Now understood to be one of the leading causes of everything from heart disease and cancer to substance abuse and depression, extremely stressful experiences in childhood can alter brain development and have lifelong effects on health and behavior. However, as experts and practitioners profiled in “Resilience” are proving, what’s predictable is preventable. These physicians, educators, social workers and communities are daring to talk about the effects of divorce, abuse and neglect. And they’re using cutting edge science to help the next generation break the cycles of adversity and disease.
“Resilience: The Biology of Stress and the Science of Hope” uses beautiful animation and compelling characters to explore the science and the solutions. The film follows pioneering individuals who looked at the ACES research and the emerging science of toxic stress and asked, “Why are we waiting?” Each took this new information and used it in new ways.

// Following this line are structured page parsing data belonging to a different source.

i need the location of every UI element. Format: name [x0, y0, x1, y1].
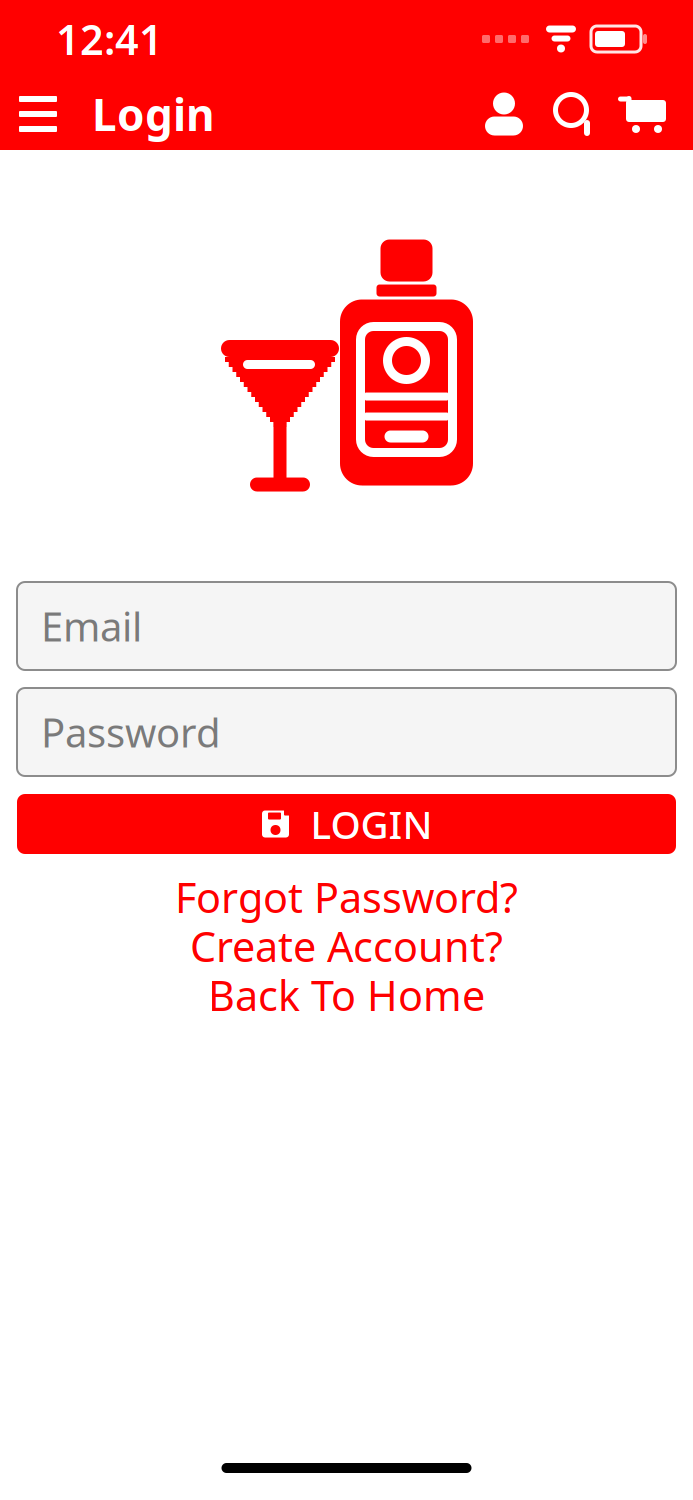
staticText: 12:41 [56, 12, 163, 66]
staticText: Email [41, 599, 142, 652]
staticText: Login [92, 85, 215, 143]
button[interactable]: Account [469, 78, 539, 150]
staticText: Password [41, 705, 221, 758]
button[interactable]: Create Account? [17, 929, 676, 963]
button[interactable]: Back To Home [17, 978, 676, 1012]
button[interactable]: Cart [609, 78, 679, 150]
button[interactable]: Password [17, 688, 676, 776]
button[interactable]: Forgot Password? [17, 880, 676, 914]
staticText: LOGIN [310, 798, 432, 850]
staticText: Create Account? [190, 919, 503, 974]
staticText: Forgot Password? [175, 870, 518, 924]
button[interactable]: Email [17, 582, 676, 670]
button[interactable]: LOGIN [17, 794, 676, 854]
button[interactable]: Search [539, 78, 609, 150]
button[interactable]: Menu [6, 78, 70, 150]
staticText: Back To Home [208, 968, 485, 1022]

The film chronicles the promising beginnings of a national movement to prevent childhood trauma, treat toxic stress, and greatly improve the health of future generations.
“Resilience” will be preceded by a screening of the award-winning short film “The Holistic Life Foundation: Breathing Love Into a Community”. It recently won the Audience Choice Award at the Illuminate Film Festival here in Sedona earlier this year. The film portrays the work of the three founders of the Holistic Life Institute, who have dedicated their lives to bringing the benefits of mindfulness and meditation to the inner-city neighborhood in Baltimore where two of the founders were born and raised. Tickets for the movie are available online at www.sedonafilmfestival.org or at the box office.